This has been generated by the StormCrawler Maven Archetype as a starting point for building your own crawler.
Have a look at the code and resources and modify them to your heart's content. 

# Prerequisites

You need to install Apache Storm. The instructions on [setting up a Storm cluster](https://storm.apache.org/releases/2.6.2/Setting-up-a-Storm-cluster.html) should help. 

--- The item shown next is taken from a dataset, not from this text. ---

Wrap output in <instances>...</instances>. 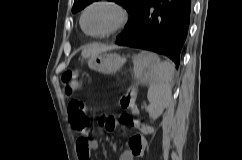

You also need to have an instance of URLFrontier running. See [the URLFrontier README](https://github.com/crawler-commons/url-frontier/tree/master/service); the easiest way is to use Docker, like so:

```
docker pull crawlercommons/url-frontier
docker run --rm --name frontier -p 7071:7071  crawlercommons/url-frontier
```

# Compilation

Generate an uberjar with

``` sh
mvn clean package
```

# URL injection

The next step is to inject URLs into URLFrontier, using the [client](https://github.com/crawler-commons/url-frontier/tree/master/client). Fortunately, it is added as a dependency to this project so all
you need to do is

``` sh
java -cp  target/${artifactId}-${version}.jar crawlercommons.urlfrontier.client.Client PutURLs -f seeds.txt
```

where _seeds.txt_ is a file containing URLs to inject, with one URL per line.

# Running the crawl

You can now submit the flux topology using the storm command:

``` sh
storm local target/${artifactId}-${version}.jar  org.apache.storm.flux.Flux crawler.flux --local-ttl 3600
```

Note that in local mode, Flux uses a default TTL for the topology of 20 secs. The command above runs the topology for 1 hour.

Alternatively, you can use `storm jar` to start the topology in distributed mode, where it will run indefinitely.
It is best to run the topology with `storm jar` to benefit from the Storm UI and logging. In that case, the topology runs continuously, as intended.